Chart-topping contentment and quality of life, blockbuster dining and design, and a cheerful emphasis on hygge – explore is what makes Denmark tick.

Denmark doesn’t have the stop-you-in-your-tracks natural grandeur of its neighbors, but its landscapes are understated – pure and simple, often infused with an ethereal Nordic light. Such landscapes are reflected in the Danish design philosophy towards fashion, food, architecture, furniture, and art. The simplicity of form and function come first but not at the expense of beauty. And so you’ll find moments of quintessential Danish loveliness on a long sandy beach, beside a lake, admiring a Renaissance castle, on the bike lanes of Bornholm or in a candlelit cafe that has perfected the art of hygge.

Culture & History

The world first took notice of Denmark more than a millennium ago, when Danish Vikings took to the seas and ravaged vast tracts of Europe. How things have changed. These days Denmark captures global imagination as the epitome of a civilized society, and it punches above its weight on many fronts: progressive politics, urban planning, sustainability, work-life balance, design, and architecture. Recent global crushes, freshly exported from Copenhagen, include a city cycling culture, the New Nordic culinary movement, and brilliantly addictive TV drama series.

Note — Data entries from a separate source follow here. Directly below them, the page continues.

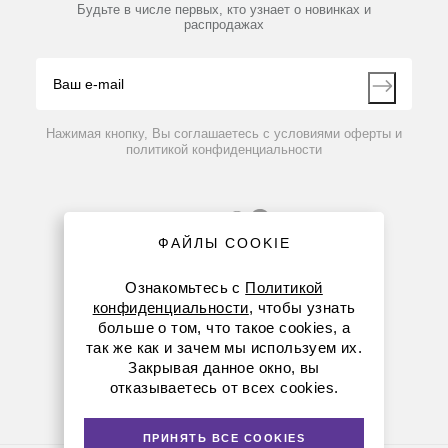
Партнеры
Будьте в числе первых, кто узнает о новинках и
Производители
распродажах
Блог
Видео
Контакты
Вопрос-ответ
Нажимая кнопку, Вы соглашаетесь с условиями оферты и
политикой конфиденциальности
ФАЙЛЫ COOKIE
Ознакомьтесь с
Политикой
конфиденциальности
, чтобы узнать
больше о том, что такое cookies, а
8 (800) 234-05-08
так же как и зачем мы используем их.
Закрывая данное окно, вы
+7 (923) 303-01-52
отказываетесь от всех cookies.
krsk@dia-m.ru
ПРИНЯТЬ ВСЕ COOKIES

While many countries are noticeable for the ever-increasing gap between the ‘haves’ and ‘have-nots’, Denmark seems to be populated by the ‘have enough’, and the obviously rich and obviously poor are few and far between. This egalitarian spirit allows the best of the arts, architecture, eating, and entertainment to be within easy reach of everyone. Indeed, the best catchword for Denmark might be ‘inclusive’ – everyone is welcome and everyone is catered to, be they young, old, gay, straight, and whether they travel with kids, pets, or bikes in tow. Cities are compact and user-friendly, infrastructure is modern, and travel is a breeze.

It’s heart-warming to know there’s still a country where the term ‘fairy tale’ can be used freely – from its most enduring literary legacy to its textbook castles. In a nutshell, Denmark gets it right: old-fashioned charm embraces the most avowedly forward-looking design and social developments. The country wins a regular place on lists of both the most liveable and the happiest nations on earth. You won’t have to search hard to find much-prized hygge, a uniquely Danish trait that has a profound influence on the locals’ inestimable happiness. Hygge is social nirvana in Denmark: a sense of coziness, camaraderie, and contentment.


Critics might have looked at Danish food with disdain 30 years ago, but now, thanks to the New Nordic culinary movement, the country’s food scene is seen as one of the best in the world.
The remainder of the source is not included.